* [Input material]:

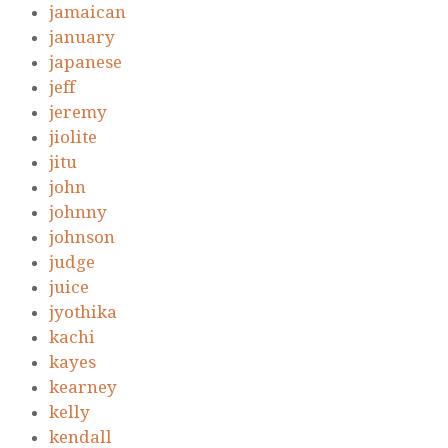
jamaican
january
japanese
jeff
jeremy
jiolite
jitu
john
johnny
johnson
judge
juice
jyothika
kachi
kayes
kearney
kelly
kendall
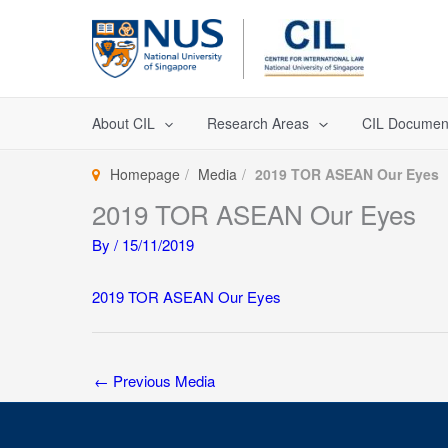
Skip
to
content
About CIL
Research Areas
CIL Documen
Homepage
Media
2019 TOR ASEAN Our Eyes
2019 TOR ASEAN Our Eyes
By
/
15/11/2019
2019 TOR ASEAN Our Eyes
←
Previous Media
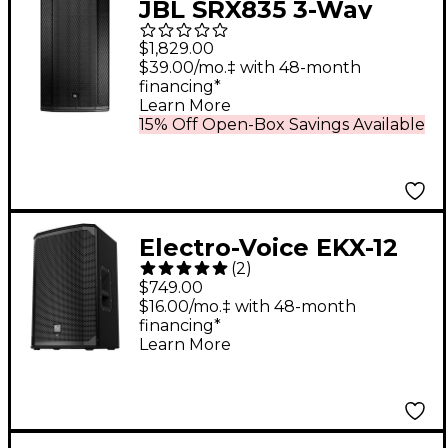
JBL SRX835 3-Way
Passive 15" PA Speaker
$1,829.00
$39.00/mo.‡ with 48-month
financing*
Learn More
15% Off Open-Box Savings Available
Electro-Voice EKX-12
(
2
)
12" Passive 2-Way
$749.00
Speaker
$16.00/mo.‡ with 48-month
financing*
Learn More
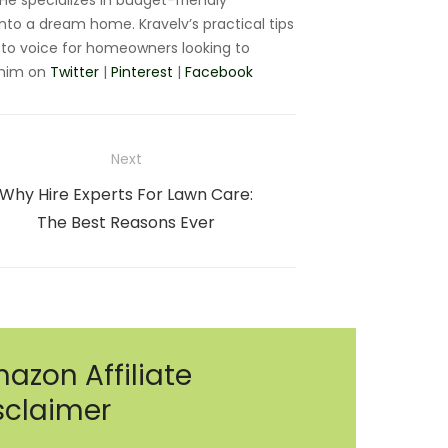
e specializes in budget-friendly
nto a dream home. Kravelv’s practical tips
to voice for homeowners looking to
 him on
Twitter
|
Pinterest
|
Facebook
Next
Next
Why Hire Experts For Lawn Care:
post:
The Best Reasons Ever
azon Affiliate
sclaimer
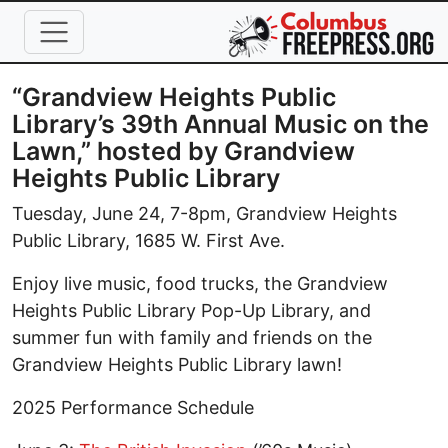
Skip to main content
“Grandview Heights Public
Library’s 39th Annual Music on the
Lawn,” hosted by Grandview
Heights Public Library
Tuesday, June 24, 7-8pm, Grandview Heights
Public Library, 1685 W. First Ave.
Enjoy live music, food trucks, the Grandview
Heights Public Library Pop-Up Library, and
summer fun with family and friends on the
Grandview Heights Public Library lawn!
2025 Performance Schedule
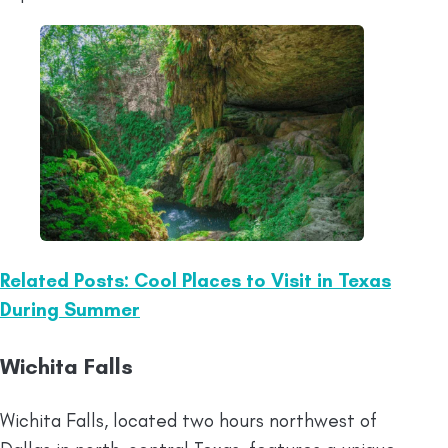
Related Posts: Cool Places to Visit in Texas
During Summer
Wichita Falls
Wichita Falls, located two hours northwest of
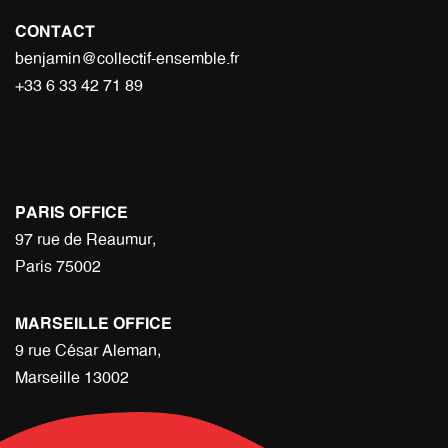
CONTACT
benjamin@collectif-ensemble.fr
+33 6 33 42 71 89
PARIS OFFICE
97 rue de Reaumur,
Paris 75002
MARSEILLE OFFICE
9 rue César Aleman,
Marseille 13002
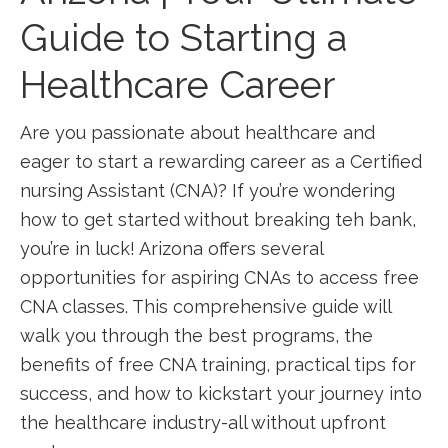
Guide to Starting a
Healthcare ​Career
Are you passionate about ⁣healthcare and
eager to start a rewarding career as a Certified
nursing‍ Assistant (CNA)? If you’re wondering
how to get started without breaking teh ⁤bank,
you’re in ‌luck! Arizona offers several
opportunities for aspiring CNAs ​to ⁣access free
CNA classes. This comprehensive guide will
walk‍ you through the best programs, ⁢the‌
benefits of free CNA training, practical tips for
success, and how to kickstart your journey into
the healthcare industry-all without upfront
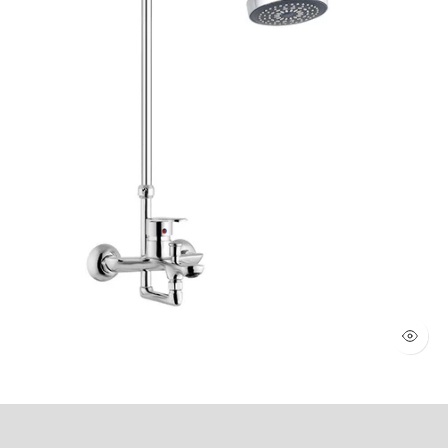
WALL SHOWER 2 KNOBS (Art # 1803)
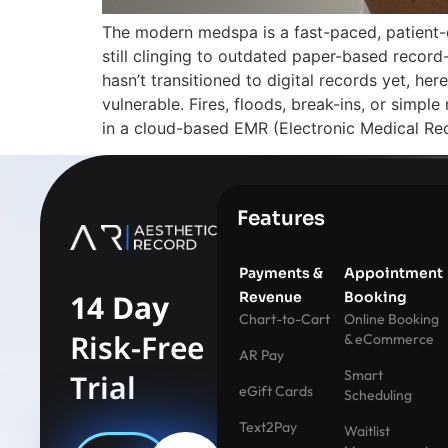
The modern medspa is a fast-paced, patient-
still clinging to outdated paper-based record
hasn’t transitioned to digital records yet, h
vulnerable. Fires, floods, break-ins, or simple
in a cloud-based EMR (Electronic Medical Rec
Features
Payments &
Appointment
14 Day
Revenue
Booking
Chart-to-Cart
Online Booking
Risk-Free
& eCommerce
AR Pay
Smart
Trial
eGift Cards
Scheduling
Text2Pay
Waitlist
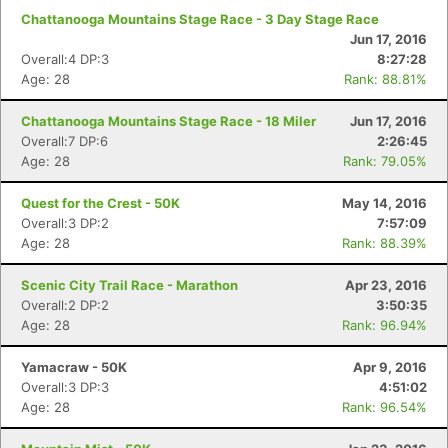
Chattanooga Mountains Stage Race - 3 Day Stage Race
Jun 17, 2016
Overall:4 DP:3
8:27:28
Age: 28
Rank: 88.81%
Chattanooga Mountains Stage Race - 18 Miler
Jun 17, 2016
Overall:7 DP:6
2:26:45
Age: 28
Rank: 79.05%
Quest for the Crest - 50K
May 14, 2016
Overall:3 DP:2
7:57:09
Age: 28
Rank: 88.39%
Scenic City Trail Race - Marathon
Apr 23, 2016
Overall:2 DP:2
3:50:35
Age: 28
Rank: 96.94%
Yamacraw - 50K
Apr 9, 2016
Overall:3 DP:3
4:51:02
Age: 28
Rank: 96.54%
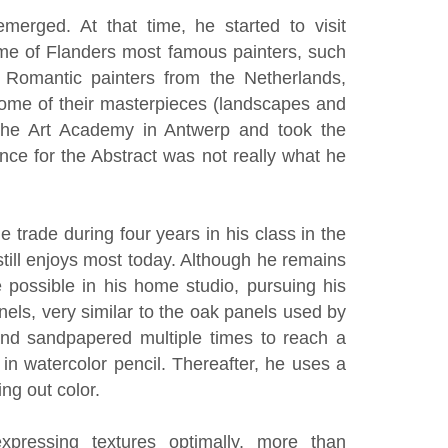
emerged. At that time, he started to visit
ome of Flanders most famous painters, such
Romantic painters from the Netherlands,
some of their masterpieces (landscapes and
t the Art Academy in Antwerp and took the
nce for the Abstract was not really what he
he trade during four years in his class in the
still enjoys most today. Although he remains
 possible in his home studio, pursuing his
els, very similar to the oak panels used by
and sandpapered multiple times to reach a
in watercolor pencil. Thereafter, he uses a
ing out color.
pressing textures optimally, more than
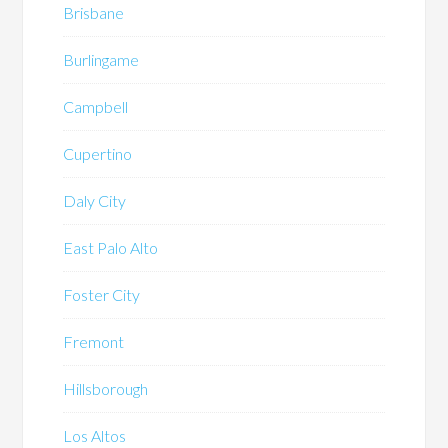
Brisbane
Burlingame
Campbell
Cupertino
Daly City
East Palo Alto
Foster City
Fremont
Hillsborough
Los Altos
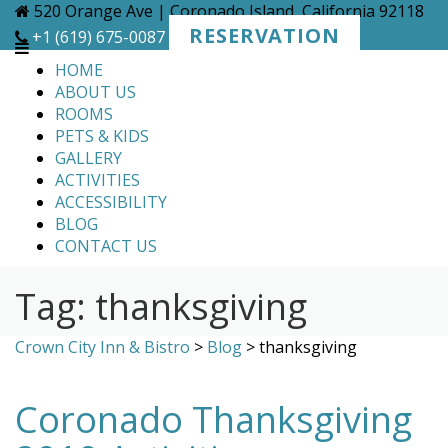
Skip
520 Orange Ave | Coronado Island, California 92118
to
RESERVATION
+1 (619) 675-0087
content
HOME
ABOUT US
ROOMS
PETS & KIDS
GALLERY
ACTIVITIES
ACCESSIBILITY
BLOG
CONTACT US
Tag:
thanksgiving
Crown City Inn & Bistro
>
Blog
>
thanksgiving
Coronado Thanksgiving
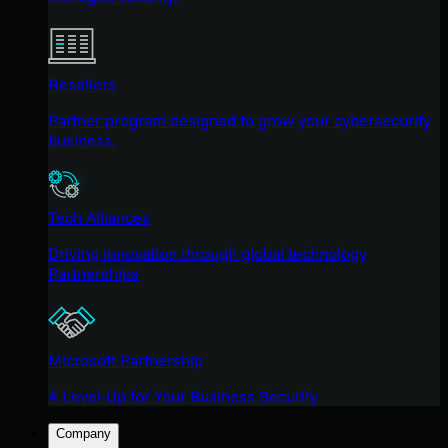
Resellers
Partner program designed to grow your cybersecurity
business.
Tech Alliances
Driving innovation through global technology
Partnerships
Microsoft Partnership
A Level-Up for Your Business Security
Company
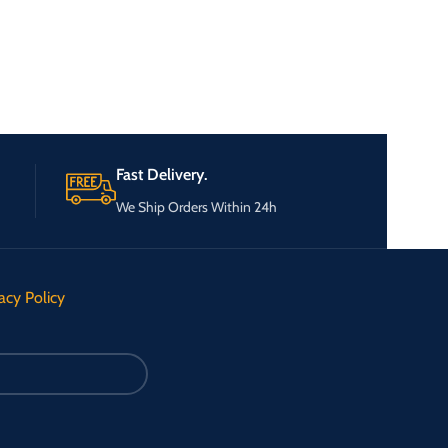
Fast Delivery.
We Ship Orders Within 24h
acy Policy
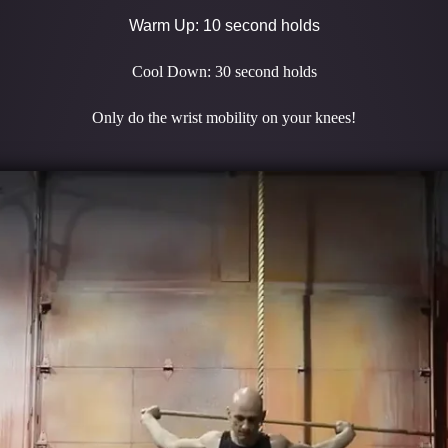
Warm Up: 10 second holds
Cool Down: 30 second holds
Only do the wrist mobility on your knees!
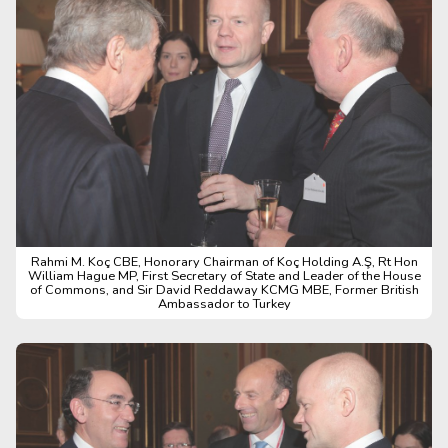
Rahmi M. Koç CBE, Honorary Chairman of Koç Holding A.Ş, Rt Hon
William Hague MP, First Secretary of State and Leader of the House
of Commons, and Sir David Reddaway KCMG MBE, Former British
Ambassador to Turkey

* [What is being asked]: The lines to copy are those above that contain "Falls".

* [Result for this exercise]:
Wichita Falls
Wichita Falls, located two hours northwest of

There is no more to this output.